How would a gradual increase in the percentage of fathers who stay home to care for young children while their wives continue working.
If total mortality among children remains constant whereas the incidence of that mortality shifted from late childhood to untimely rates of fertility declined.
Write down a paper analyzing different approaches that might be used by Keynesian theorists and monetary theorists to promote long-run macroeconomic stability.
Assume the subsequent data describe o/p in two different yrs. Compute nominal GDP in every yr.
Illustrate what do you expect would happen to coffee consumption? In what direction would the CPI move, ceteris paribus? Would that change correctly reflect the impact on consumers' welfare? Explain briefly.

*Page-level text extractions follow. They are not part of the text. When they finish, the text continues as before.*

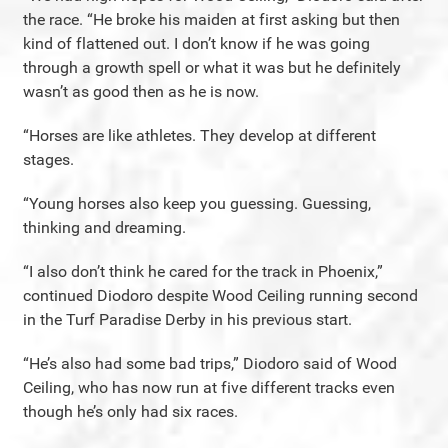
the race. “He broke his maiden at first asking but then
kind of flattened out. I don’t know if he was going
through a growth spell or what it was but he definitely
wasn’t as good then as he is now.
“Horses are like athletes. They develop at different
stages.
“Young horses also keep you guessing. Guessing,
thinking and dreaming.
“I also don’t think he cared for the track in Phoenix,”
continued Diodoro despite Wood Ceiling running second
in the Turf Paradise Derby in his previous start.
“He’s also had some bad trips,” Diodoro said of Wood
Ceiling, who has now run at five different tracks even
though he’s only had six races.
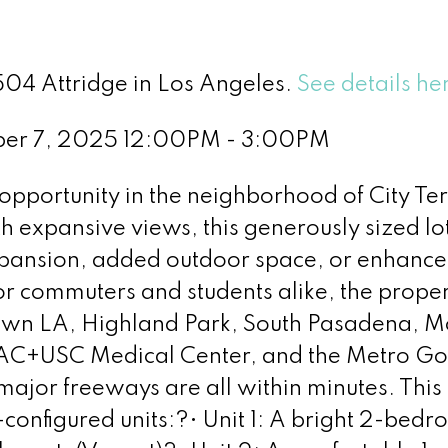
504 Attridge in Los Angeles.
See details he
ber 7, 2025 12:00PM - 3:00PM
pportunity in the neighborhood of City Ter
h expansive views, this generously sized lot
 expansion, added outdoor space, or enhanc
for commuters and students alike, the prope
own LA, Highland Park, South Pasadena, M
LAC+USC Medical Center, and the Metro Go
 major freeways are all within minutes. This 
-configured units:?• Unit 1: A bright 2-bedr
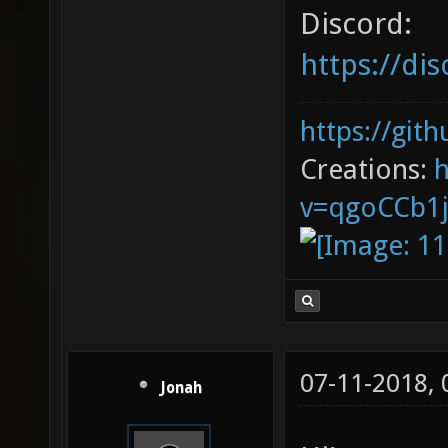
Discord:
https://d
https://git
Creations:
v=qgoCCb1
07-11-2018,
Jonah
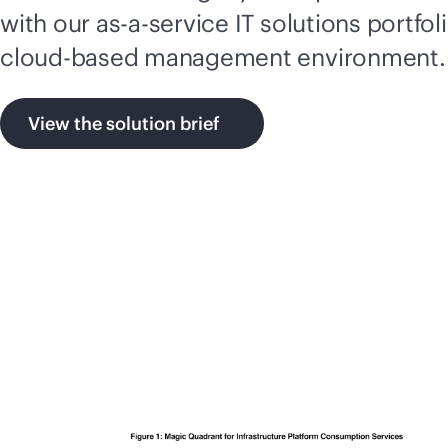
with our
as-a-service
IT solutions portfol
cloud-based
management environment.
View the solution brief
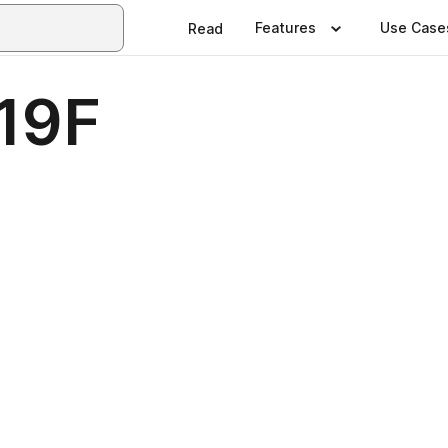
Features
Use Case
Read
a19F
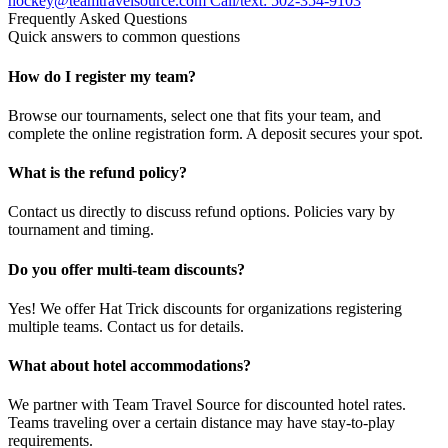
hockey@teamtravelsource.com
Call/text: 502-354-9103
Frequently Asked Questions
Quick answers to common questions
How do I register my team?
Browse our tournaments, select one that fits your team, and
complete the online registration form. A deposit secures your spot.
What is the refund policy?
Contact us directly to discuss refund options. Policies vary by
tournament and timing.
Do you offer multi-team discounts?
Yes! We offer Hat Trick discounts for organizations registering
multiple teams. Contact us for details.
What about hotel accommodations?
We partner with Team Travel Source for discounted hotel rates.
Teams traveling over a certain distance may have stay-to-play
requirements.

What would happen to the value of gold if people discovered that it could easily be made at home from inexpensive materials
Their banks are holding back credit so it is harder for businesses to invest and for consumers to spend
Illustrate what is the relationship between marginal revenue also marginal cost as the firm increases output?
Elucidate how much does your service cost also can I set it up for her to use as a studying resource.
Illustrate what are the Joseph's demands for roses also tulips as a function of prices also income.
Price Elasticity of Demand and Price Elasticity of Supply at the equilibrium point.
Illustrate what would be the insurance premium. Or in other words illustrate what is the expected cost of medical expenses to this population.